We may earn revenue from the products available on this page and participate in affiliate programs. Learn More ›
The dog is on point. Your hands are at the ready, wrapped around a carefully chosen shotgun—chosen because of how perfect it feels resting in your palms and pushed against your cheek. Something about THAT gun makes burning powder and dropping birds feel different—natural. As twilight calls you to the campfire, you know those birds are going to taste amazing because you took them with man’s best friend and with your favorite gun.
That’s what it’s like when I create and prepare wild game dishes in my kitchen. There are certain favorite tools that feel special to me. That make my food taste better. That help me cook love into a dish better than others.
Here are a few of my favorites:
1. Wooden Cutting Boards
There’s a fair amount debate around the use of wood cutting boards. The argument is that they act as sponges for bacteria and odor. And while the reasoning seems sound, wood is still always my first choice. Mind you, it’s not based in microbiology. Rather, it comes from my farm-girl upbringing and conventional wisdom. Wood grips food and cushions forceful chops.
When I’m done with a board, I always wash it with hot, soapy water, and use a conditioner like Boos Block board conditioner or food-grade mineral oil. To me, a cutting board develops personality and a patina, just like a great cast iron pan. They are warm and inviting. “Come, lay upon me handsome slab of elk!”
Plastic boards pose a different risk: slippage of the knife, the board, or the food on the board. Knicks to my digits never seem to come on wood, but I have had a few when using plastic. Commercial kitchens still use wood right next to stainless steel. Ultimately, it’s a personal choice, and I know which style I’ll continue to choose.

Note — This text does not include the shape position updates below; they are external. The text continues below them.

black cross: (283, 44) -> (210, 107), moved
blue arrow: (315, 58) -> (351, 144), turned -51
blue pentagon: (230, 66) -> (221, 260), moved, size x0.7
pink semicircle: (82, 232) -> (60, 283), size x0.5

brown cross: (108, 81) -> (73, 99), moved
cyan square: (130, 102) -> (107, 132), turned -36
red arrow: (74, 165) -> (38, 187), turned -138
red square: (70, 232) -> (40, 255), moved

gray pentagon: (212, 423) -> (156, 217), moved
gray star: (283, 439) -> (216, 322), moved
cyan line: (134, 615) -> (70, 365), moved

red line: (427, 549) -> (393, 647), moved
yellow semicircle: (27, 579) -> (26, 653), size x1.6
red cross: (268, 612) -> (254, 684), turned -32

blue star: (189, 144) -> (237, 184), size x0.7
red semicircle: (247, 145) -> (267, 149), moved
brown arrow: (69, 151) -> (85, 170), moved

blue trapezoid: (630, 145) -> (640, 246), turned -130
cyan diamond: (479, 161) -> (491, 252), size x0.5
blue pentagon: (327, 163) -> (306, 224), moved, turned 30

Boos Blocks, live edge cherry slab I picked up from a lumber mill, assorted small boards for specific tasks.
2. Good Cutlery
Sharp knives that fit my hands and perform specific tasks flawlessly are critical mass. Over the years I’ve had opportunity to try lots of cutlery, but I keep coming back to a few quality knives because of the contour of their handles, balance, and ability to hold an edge. My boning knife finesses meat from birds or big game with ease.

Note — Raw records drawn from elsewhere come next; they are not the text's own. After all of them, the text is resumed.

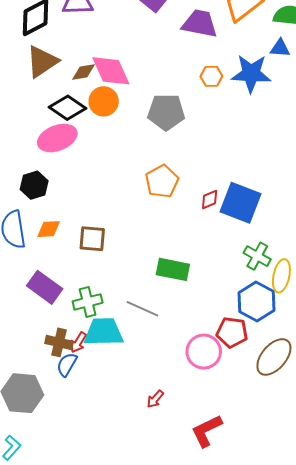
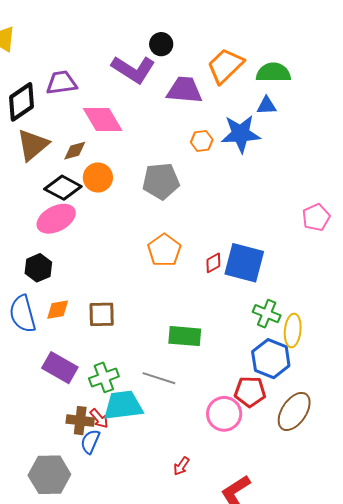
pink diamond: (111, 71) -> (103, 119), moved
red arrow: (78, 342) -> (99, 418), turned -65

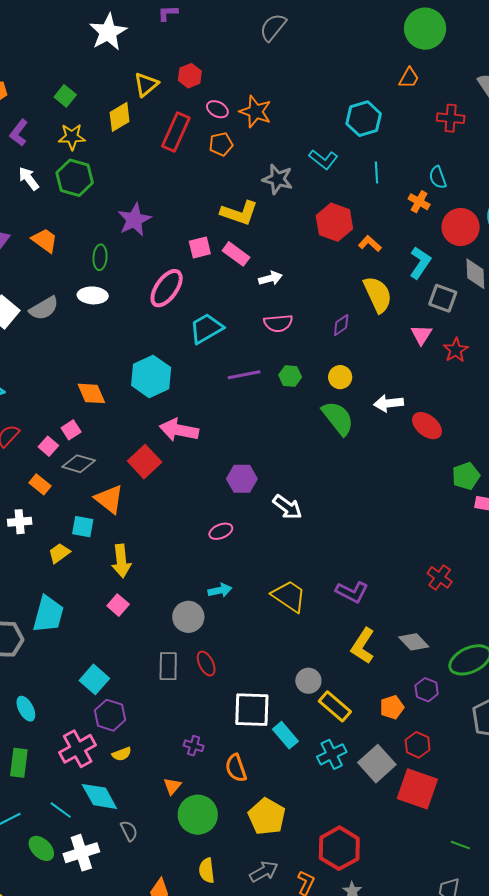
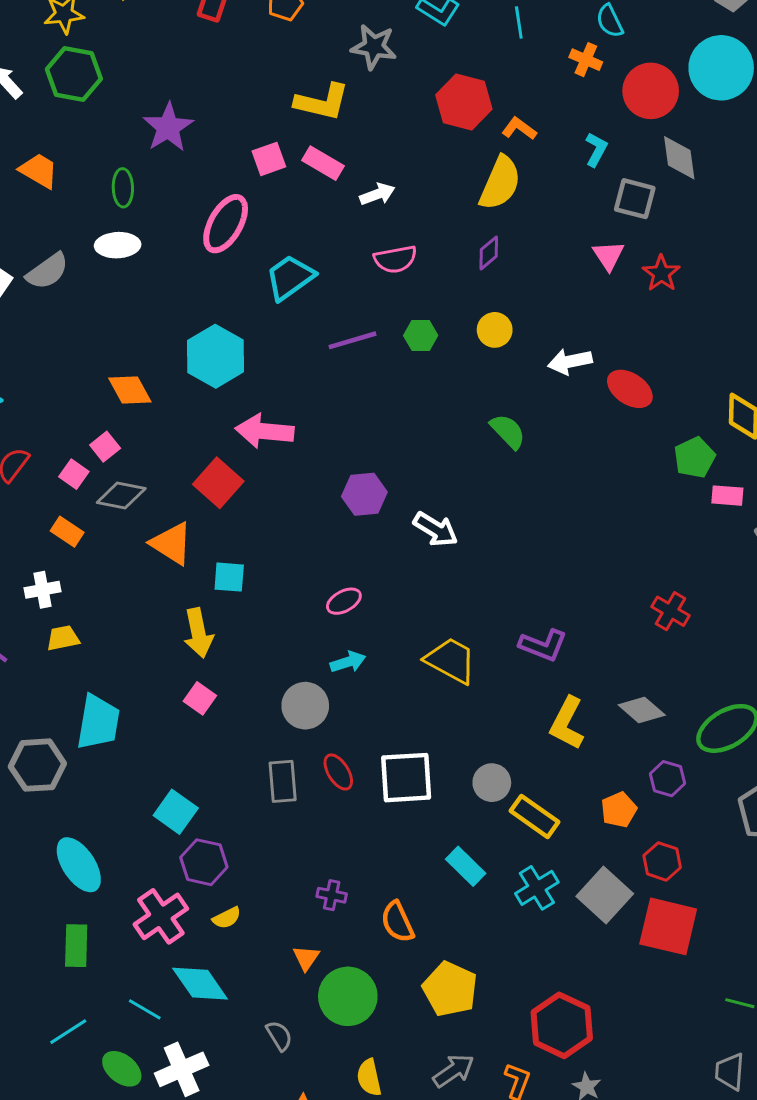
cyan L-shape: (420, 263) -> (596, 149), size x0.7
yellow semicircle: (378, 294) -> (500, 183), moved, turned 54
green semicircle: (338, 418) -> (508, 431), moved, size x0.7
cyan square: (83, 527) -> (229, 577), moved
pink ellipse: (221, 531) -> (344, 601), moved
yellow trapezoid: (59, 553) -> (63, 638), moved, turned 30
cyan ellipse: (26, 709) -> (79, 865), size x1.5
white square: (252, 710) -> (406, 778), moved
gray semicircle: (129, 831) -> (279, 1036), moved

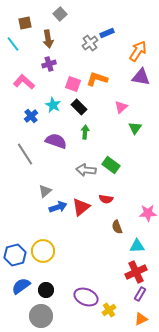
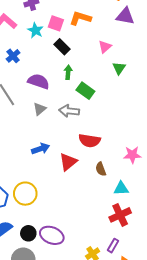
cyan star: (53, 105) -> (35, 30), moved
green rectangle: (111, 165) -> (85, 91), moved
gray triangle: (45, 191) -> (40, 109), moved
red semicircle: (106, 199) -> (90, 141), size x1.5
red triangle: (81, 207) -> (68, 162), moved
purple rectangle: (140, 294) -> (113, 246), moved
purple ellipse: (86, 297) -> (52, 235), moved

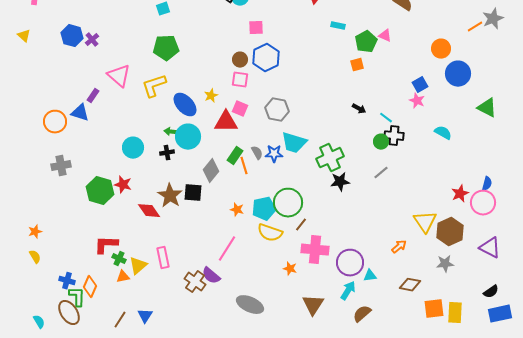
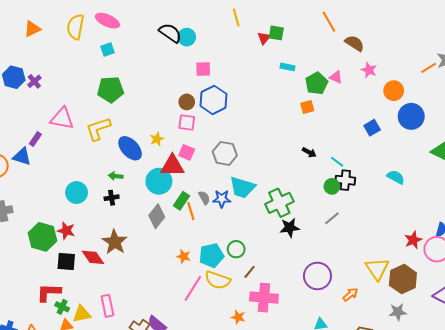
pink triangle: (119, 76) -> (62, 118), turned -30
pink star: (417, 101) -> (369, 70), moved
cyan circle: (188, 137) -> (159, 181), moved
black square: (193, 193) -> (66, 262), moved
green circle: (288, 203) -> (236, 249), size x0.6
pink line: (227, 249) -> (193, 288), moved
purple circle: (350, 263) -> (317, 276), moved
yellow triangle: (138, 266) -> (82, 314), turned 30

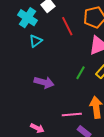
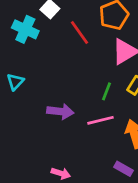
cyan triangle: (36, 41) -> (15, 82), moved
pink line: (72, 114) -> (100, 120), moved

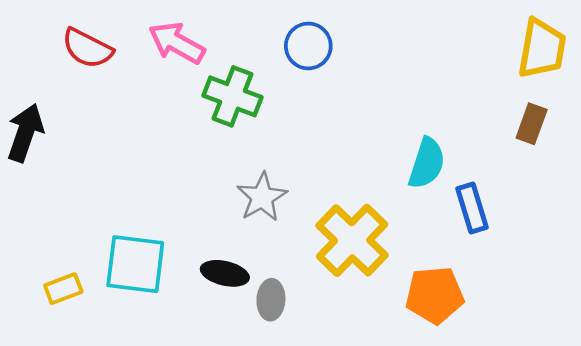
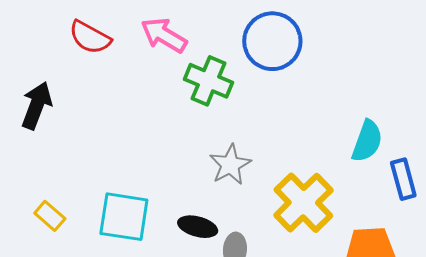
blue circle: (308, 46) -> (272, 41), size x1.5
yellow rectangle: (63, 289) -> (50, 216), moved, turned 60

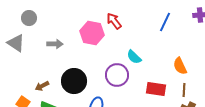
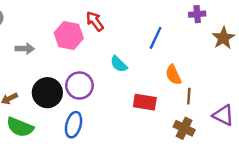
blue line: (165, 22) -> (156, 38), moved
purple circle: (117, 75) -> (79, 86), moved
brown line: (184, 90) -> (189, 96), moved

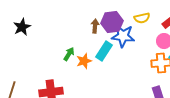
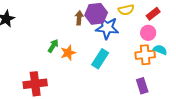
cyan rectangle: (104, 51) -> (100, 59), moved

Cutco has been in my family for years. My dad was a big hunter. He also was a door-to-door Cutco salesman in his early 20s. Mom, now 81, still has some of those original knives. The ones I have are more recent versions, but the familiar contour of the handles still feels like shaking hands with a dear friend.

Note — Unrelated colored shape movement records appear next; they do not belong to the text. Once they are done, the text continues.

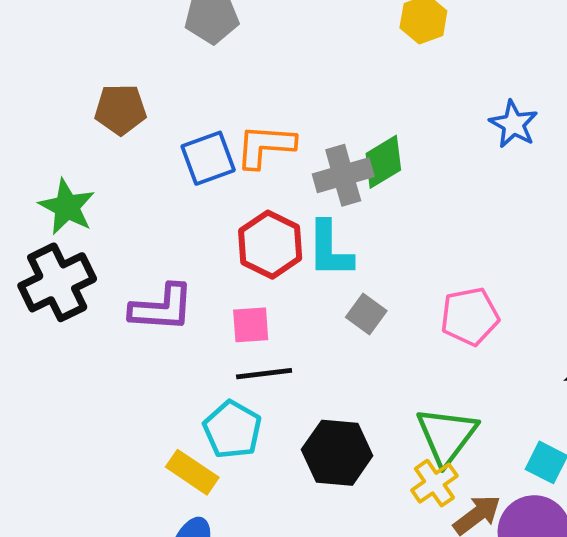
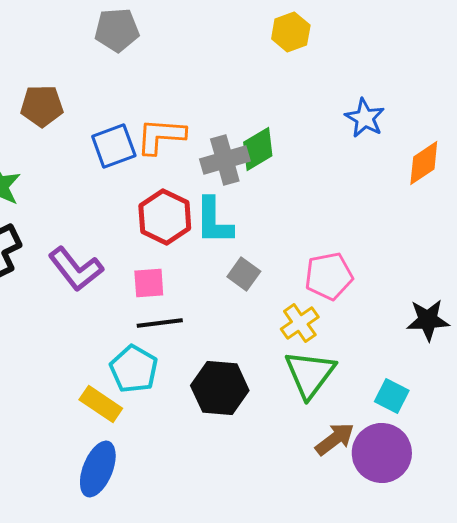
purple L-shape: (162, 308) -> (76, 269), turned 48
yellow cross: (434, 483) -> (300, 323), moved

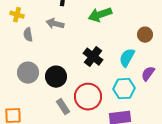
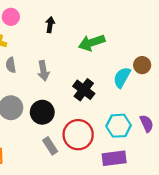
gray arrow: (55, 24) -> (43, 71), moved, turned -114
cyan semicircle: (127, 58) -> (122, 77), moved
purple semicircle: (148, 74) -> (147, 123), moved, turned 119

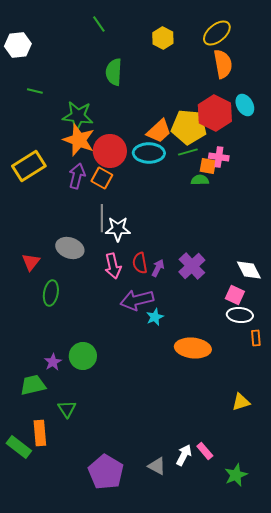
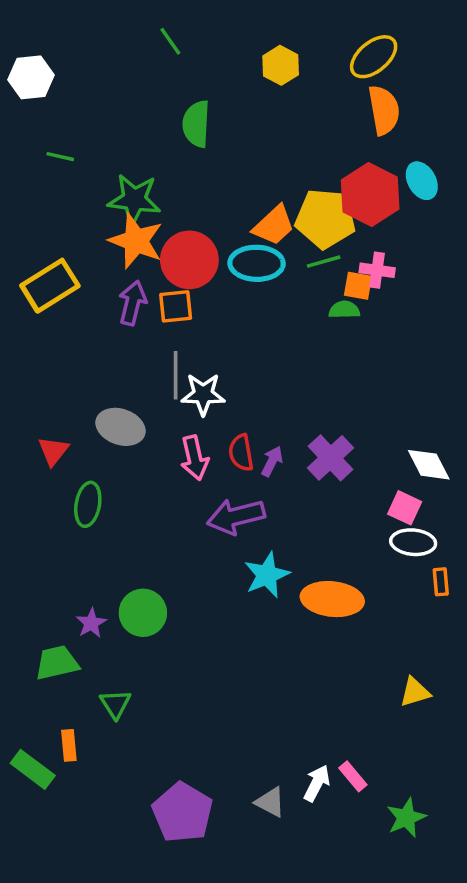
orange square: (102, 178) -> (176, 306), turned -35
cyan star: (155, 317) -> (267, 575), moved, size x1.5
orange rectangle: (40, 433) -> (69, 745), size x0.7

And then there are those vintage knives. One I have was a baling knife. We used it to cut twine off the hay bales when feeding the Black Angus cattle we raised when I was little. I’ve since put a new edge on it and keep it for halving big heads of cabbage, fennel bulbs, melons, onions on steroids, and plenty of other large produce.
Zwilling JA Henkels Pro Boner, Zwilling JA Henkels Pro 7″ Hollow Edge Rocking Santoku, Zwilling 6-Inch utility knife, Cutco 4-Inch paring knife, Cutco vegetable knife, and a couple antiques.
3. Enameled Cast Iron Skillets and Dutch Ovens
Love your cookware and it will love you back. Never has that rung more true than when it comes to cast iron. I do have a love affair with enameled cast-iron, and for the most part I’m an equal opportunity kind of cook when it comes to brand, although I do seem to like the design and function of a few over others. Cast iron can get Hellfire hot and hold the heat. This is why game meats that need a hard, crusty, high-heat sear are a first choice. Aluminum just can’t do that. The double-glazed enamel makes cast iron rustproof and easy to clean. The heft also adds to durability and stability (and makes an effective meat mallet in a pinch). And of course, cast iron can go from open fire and coals to the grill, the stovetop, the oven, and, finally, to the dinner table.
I’m partial to the cast iron manufactured in France and the USA, partly because they are heritage brands that have been at it long before the China-manufactured “come-lately’s” in the outdoor culinary market.
Those are my top three essentials, but these following items make my Honorable Mentions list:
—A 30-year-old Chaudiere stock pot by made by Paderno in Canada for all “dem bones, dem bones” and homemade cheese curds.
—Set of 6 stainless steel stackable mixing bowls with rubber-dipped bottoms for mixing, mashing, beating, stirring, whipping, rising, chilling, and straining all while staying put on the counter top.
—Bradley digital 4-rack smoker: because some days all you want to get a nose-full of fat, oozing meat that’s smoking low and slow over wood.